Task directions:
Copy each line that includes the string "обязательно" from the material into your answer.

Records to use:
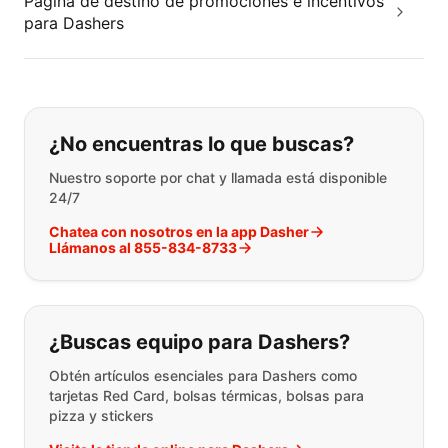
Página de destino de promociones e incentivos
para Dashers
Si no puede encontrar lo que está 
¿No encuentras lo que buscas?
Nuestro soporte por chat y llamada está disponible
24/7
Chatea con nosotros en la app Dasher
Llámanos al 855-834-8733
¿Buscas equipo para Dashers?
Obtén artículos esenciales para Dashers como
tarjetas Red Card, bolsas térmicas, bolsas para
pizza y stickers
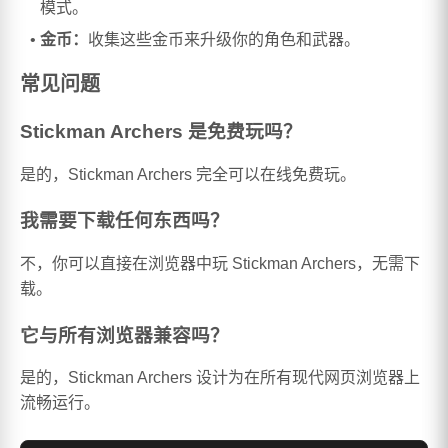
模式。
金币：
收集这些金币来升级你的角色和武器。
常见问题
Stickman Archers 是免费玩吗？
是的，Stickman Archers 完全可以在线免费玩。
我需要下载任何东西吗？
不，你可以直接在浏览器中玩 Stickman Archers，无需下
载。
它与所有浏览器兼容吗？
是的，Stickman Archers 设计为在所有现代网页浏览器上
流畅运行。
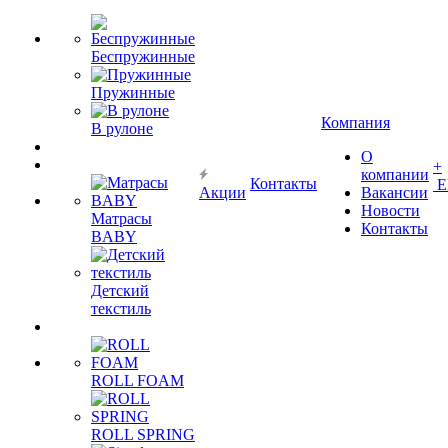
Беспружинные
Пружинные
Компания
В рулоне
О
+
компании
Контакты
Е
Акции
Вакансии
Новости
Матрасы
Контакты
BABY
Детский
текстиль
ROLL FOAM
ROLL SPRING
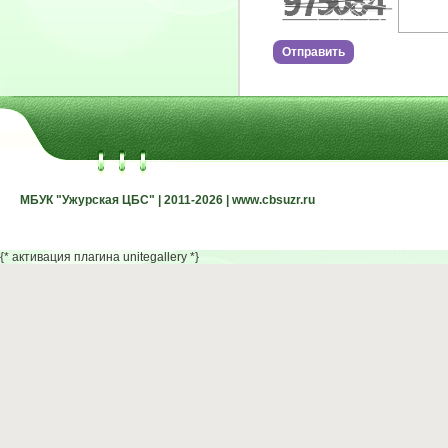
МБУК "Ужурская ЦБС" | 2011-2026 | www.cbsuzr.ru
МБУК "Ужурская ЦБС" | 2011-2026 | www.cbsuzr.ru
{* активация плагина unitegallery *}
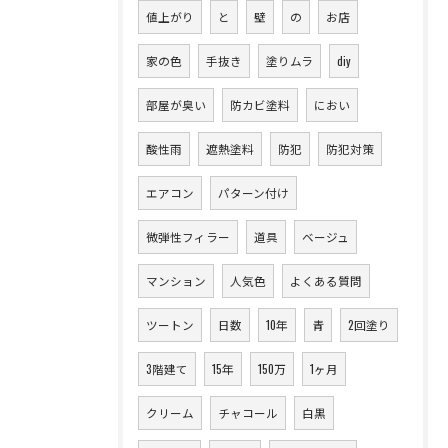
値上がり
と
壁
の
お店
家の色
手抜き
塗りムラ
diy
部屋が臭い
防カビ塗料
におい
酸性雨
遮熱塗料
防犯
防犯対策
エアコン
パターン付け
微弾性フィラー
道具
ベージュ
マンション
人気色
よくある質問
ツートン
日数
10年
青
2回塗り
3階建て
15年
150万
1ヶ月
クリーム
チャコール
白黒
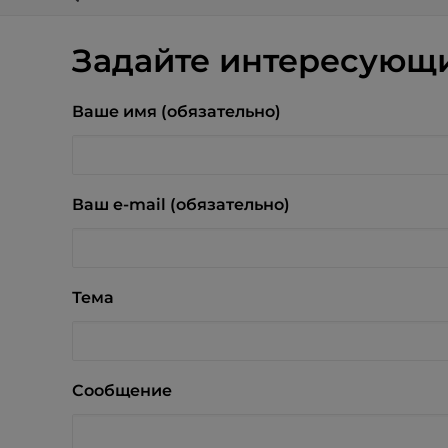
Задайте интересующи
Ваше имя (обязательно)
Ваш e-mail (обязательно)
Тема
Сообщение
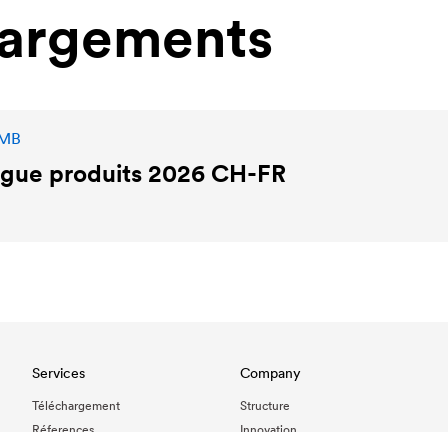
hargements
 MB
ogue produits 2026 CH-FR
Services
Company
Téléchargement
Structure
Réferences
Innovation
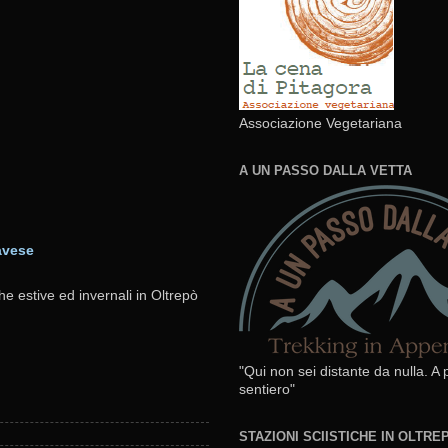
Associazione Vegetariana
A UN PASSO DALLA VETTA
avese
he estive ed invernali in Oltrepò
"Qui non sei distante da nulla. A
sentiero"
STAZIONI SCIISTICHE IN OLTR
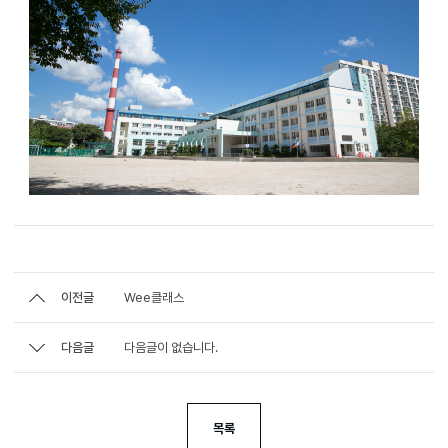
이전글
Wee클래스
다음글
다음글이 없습니다.
목록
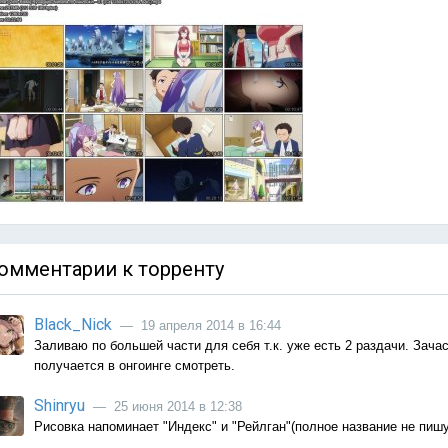
омментарии к торренту
Black_Nick
— 19 апреля 2014 в 16:44
Заливаю по большей части для себя т.к. уже есть 2 раздачи. Зача
получается в онгоинге смотреть.
Shinryu
— 25 июня 2014 в 12:38
Рисовка напоминает "Индекс" и "Рейлган"(полное название не пишу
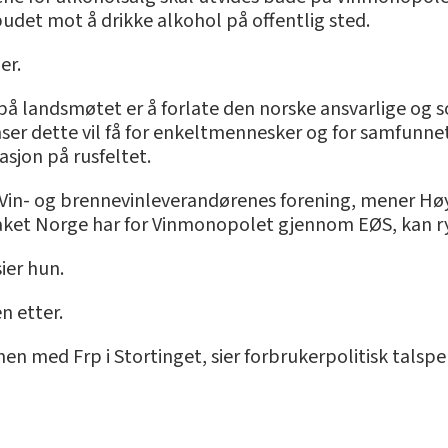
rbudet mot å drikke alkohol på offentlig sted.
er.
å landsmøtet er å forlate den norske ansvarlige og sol
er dette vil få for enkeltmennesker og for samfunnet
asjon på rusfeltet.
 Vin- og brennevinleverandørenes forening, mener Hø
taket Norge har for Vinmonopolet gjennom EØS, kan r
sier hun.
 etter.
n med Frp i Stortinget, sier forbrukerpolitisk talsper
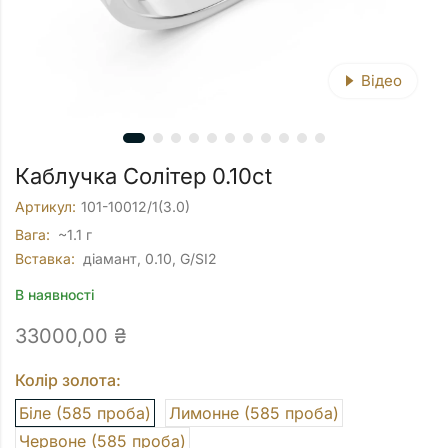
Відео
Каблучка Солітер 0.10ct
Артикул:
101-10012/1(3.0)
Вага:
~1.1 г
Вставка:
діамант, 0.10, G/SI2
В наявності
33000,00
₴
Колір золота:
Біле (585 проба)
Лимонне (585 проба)
Червоне (585 проба)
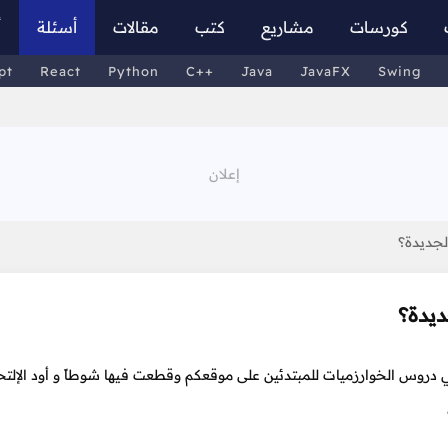
كورسات
مشاريع
كتب
مقالات
أسئلة
أ
pt
React
Python
C++
Java
JavaFX
Swing
لجديدة؟
ديدة؟
 دروس الخوارزميات للمبتدئين على موقعكم وقطعت فيها شوطاً و أود الإلتحا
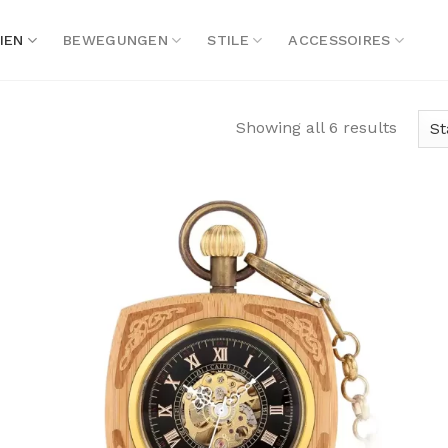
IEN
BEWEGUNGEN
STILE
ACCESSOIRES
Showing all 6 results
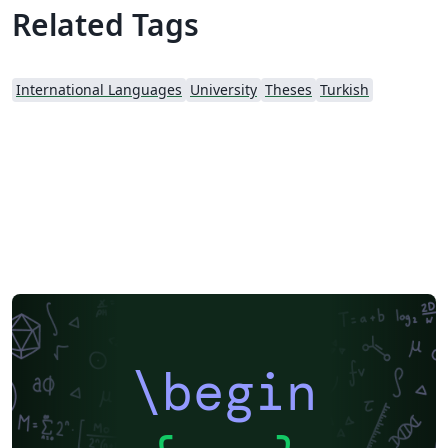
Related Tags
International Languages
University
Theses
Turkish
\begin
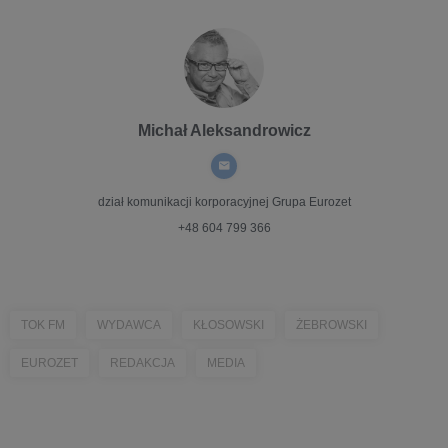
Michał Aleksandrowicz
dział komunikacji korporacyjnej
Grupa Eurozet
+48 604 799 366
TOK FM
WYDAWCA
KŁOSOWSKI
ŻEBROWSKI
EUROZET
REDAKCJA
MEDIA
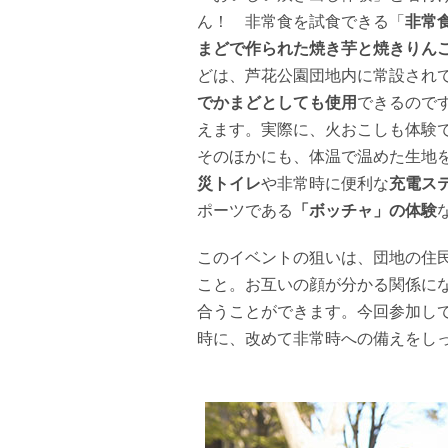
ん！ 非常食を試食できる「
非常
まどで作られた焼き芋と焼きりん
どは、芦花公園団地内に常設され
でかまどとしても使用
できるので
えます。実際に、火おこしも体験
そのほかにも、体温で温めた生地
災トイレ
や非常時に便利な
充電ス
ポーツである
「ボッチャ」の体験
このイベントの狙いは、団地の住
こと。お互いの顔が分かる関係に
合うことができます。今回参加し
時に、改めて非常時への備えをし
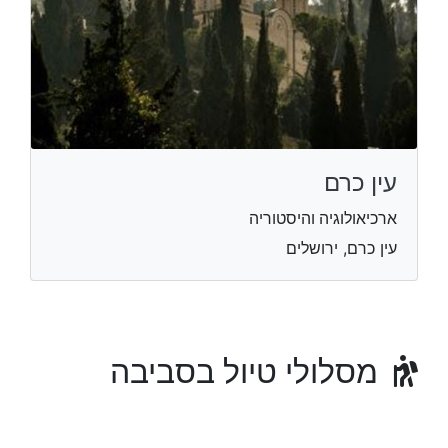
עין כרם
ארכיאולוגיה והיסטוריה
עין כרם, ירושלים
מסלולי טיול בסביבה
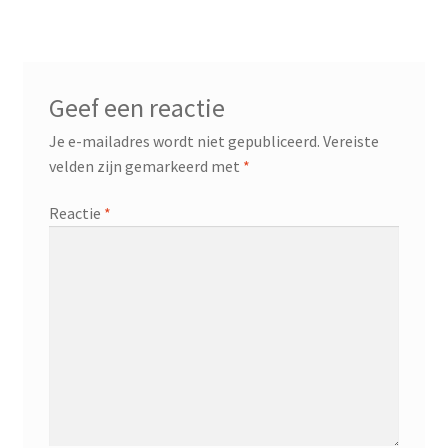
Geef een reactie
Je e-mailadres wordt niet gepubliceerd.
Vereiste
velden zijn gemarkeerd met
*
Reactie
*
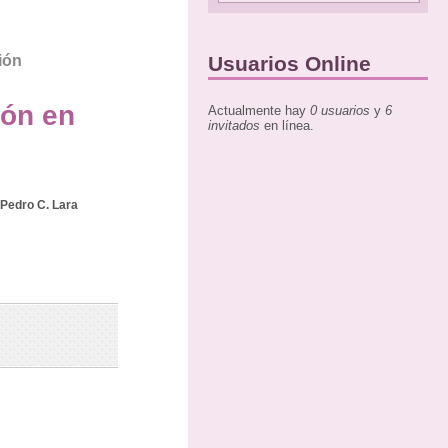
ión
Usuarios Online
ión en
Actualmente hay
0 usuarios
y
6
invitados
en línea.
Pedro C. Lara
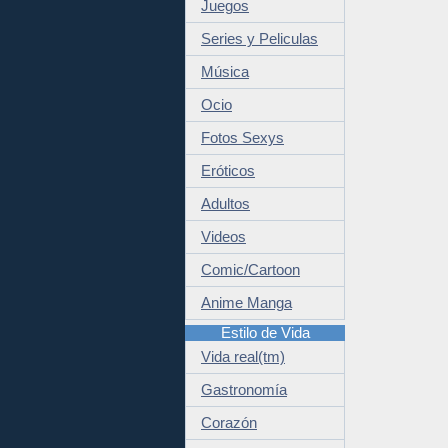
Juegos
Series y Peliculas
Música
Ocio
Fotos Sexys
Eróticos
Adultos
Videos
Comic/Cartoon
Anime Manga
Estilo de Vida
Vida real(tm)
Gastronomía
Corazón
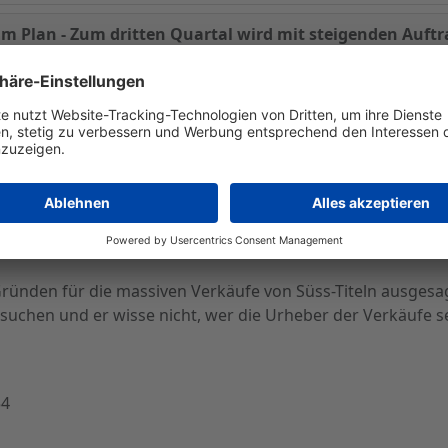
 im Plan - Zum dritten Quartal wird mit steigenden Auf
croTec AG im zweiten Quartal innerhalb der Planungen. Geg
svorsitzende Richter habe mitgeteilt, man könne die Eins
nem ansteigenden Auftragseingang ab dem Ende des zweite
ründen für die massiven Verkäufe von Süss-Titeln ausgesagt,
chen und er wisse nicht, wer die Urheber der Verkäufe se
54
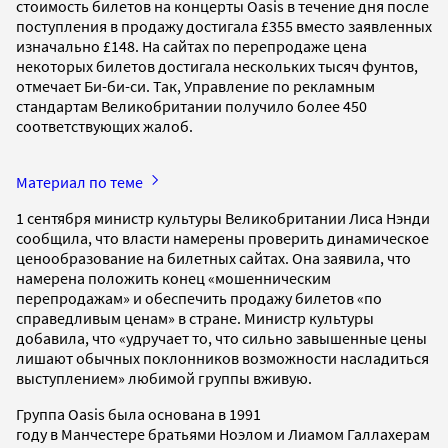
стоимость билетов на концерты Oasis в течение дня после
поступления в продажу достигала £355 вместо заявленных
изначально £148. На сайтах по перепродаже цена
некоторых билетов достигала нескольких тысяч фунтов,
отмечает Би-би-си. Так, Управление по рекламным
стандартам Великобритании получило более 450
соответствующих жалоб.
Материал по теме
1 сентября министр культуры Великобритании Лиcа Нэнди
сообщила, что власти намерены проверить динамическое
ценообразование на билетных сайтах. Она заявила, что
намерена положить конец «мошенническим
перепродажам» и обеспечить продажу билетов «по
справедливым ценам» в стране. Министр культуры
добавила, что «удручает то, что сильно завышенные цены
лишают обычных поклонников возможности насладиться
выступлением» любимой группы вживую.
Группа Oasis была основана в 1991
году в Манчестере братьями Ноэлом и Лиамом Галлахерам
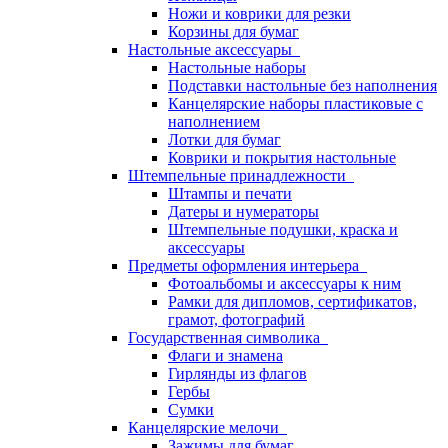
Ножи и коврики для резки
Корзины для бумаг
Настольные аксессуары
Настольные наборы
Подставки настольные без наполнения
Канцелярские наборы пластиковые с
наполнением
Лотки для бумаг
Коврики и покрытия настольные
Штемпельные принадлежности
Штампы и печати
Датеры и нумераторы
Штемпельные подушки, краска и
аксессуары
Предметы оформления интерьера
Фотоальбомы и аксессуары к ним
Рамки для дипломов, сертификатов,
грамот, фотографий
Государственная символика
Флаги и знамена
Гирлянды из флагов
Гербы
Сумки
Канцелярские мелочи
Зажимы для бумаг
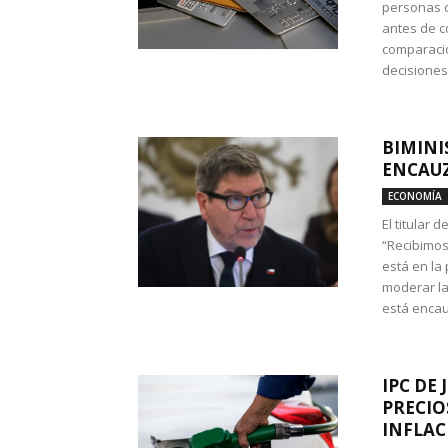
personas c
antes de co
comparació
decisione
BIMINI
ENCAUZ
ECONOMÍA
El titular 
“Recibimos
está en la
moderar la
está encau
IPC DE 
PRECIO
INFLAC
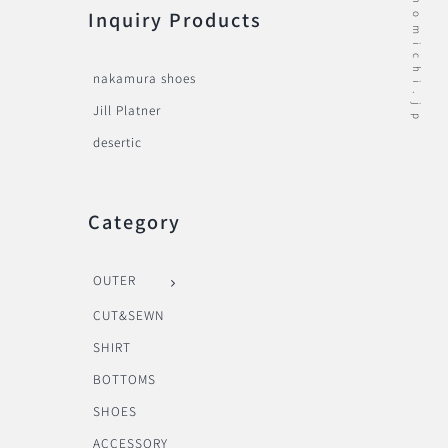
Inquiry Products
nakamura shoes
Jill Platner
desertic
Category
OUTER
CUT&SEWN
SHIRT
BOTTOMS
SHOES
ACCESSORY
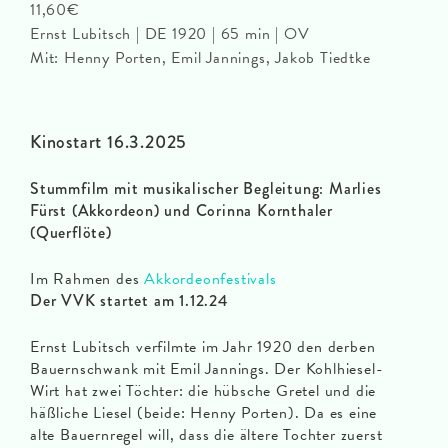
11,60€
Ernst Lubitsch | DE 1920 | 65 min | OV
Mit: Henny Porten, Emil Jannings, Jakob Tiedtke
Kinostart 16.3.2025
Stummfilm mit musikalischer Begleitung: Marlies
Fürst (Akkordeon) und Corinna Kornthaler
(Querflöte)
Im Rahmen des
Akkordeonfestivals
Der VVK startet am 1.12.24
Ernst Lubitsch verfilmte im Jahr 1920 den derben
Bauernschwank mit Emil Jannings. Der Kohlhiesel-
Wirt hat zwei Töchter: die hübsche Gretel und die
häßliche Liesel (beide: Henny Porten). Da es eine
alte Bauernregel will, dass die ältere Tochter zuerst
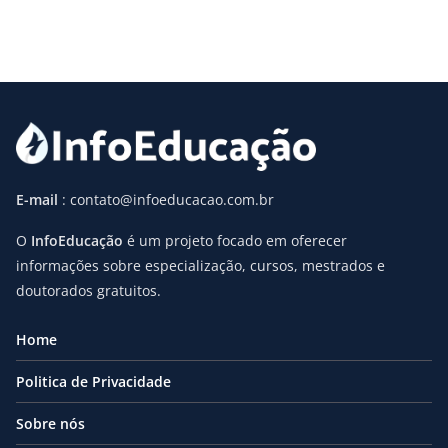
E-mail
: contato@infoeducacao.com.br
O
InfoEducação
é um projeto focado em oferecer
informações sobre especialização, cursos, mestrados e
doutorados gratuitos.
Home
Politica de Privacidade
Sobre nós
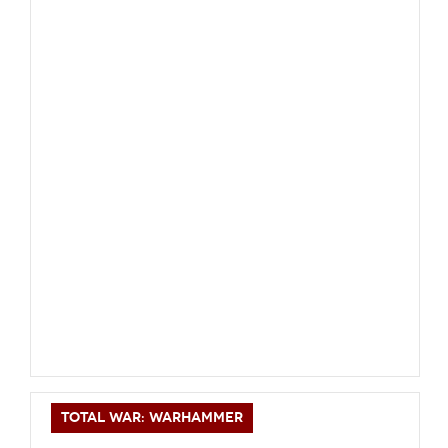
Новое время
Крестовые походы
Античность
Средние века
TOTAL WAR: WARHAMMER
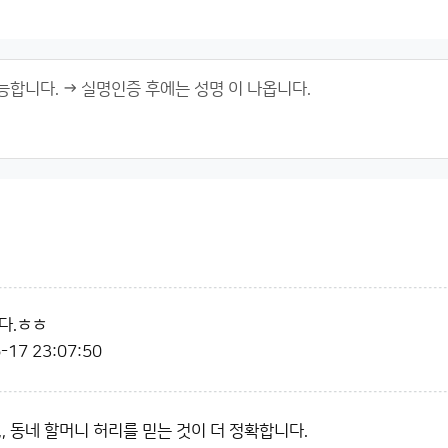
다.ㅎㅎ
-17 23:07:50
, 동네 할머니 허리를 믿는 것이 더 정확합니다.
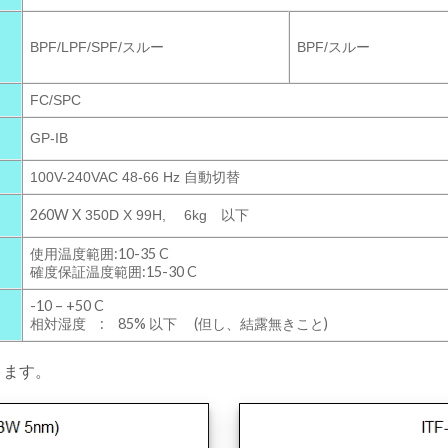
BPF/
スルー
BPF/LPF/SPF/
スルー
FC/SPC
GP-IB
100V-240VAC 48-66 Hz 自動切替
260W X
350D X 99H, 6kg 以下
使用温度範囲:10-35 C
確度保証温度範囲:15-30 C
-10 – +50 C
相対湿度 : 85% 以下 (但し、結露無きこと)
ります。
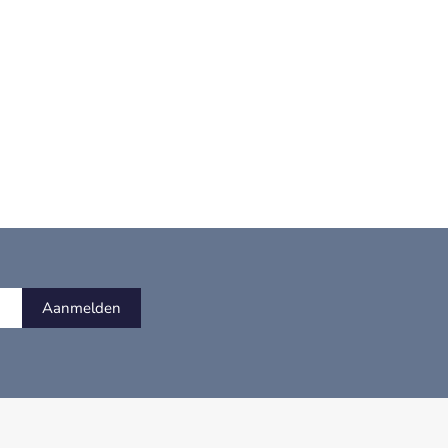
Aanmelden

Worked solution:
Ваше имя (обязательно)
Ваш e-mail (обязательно)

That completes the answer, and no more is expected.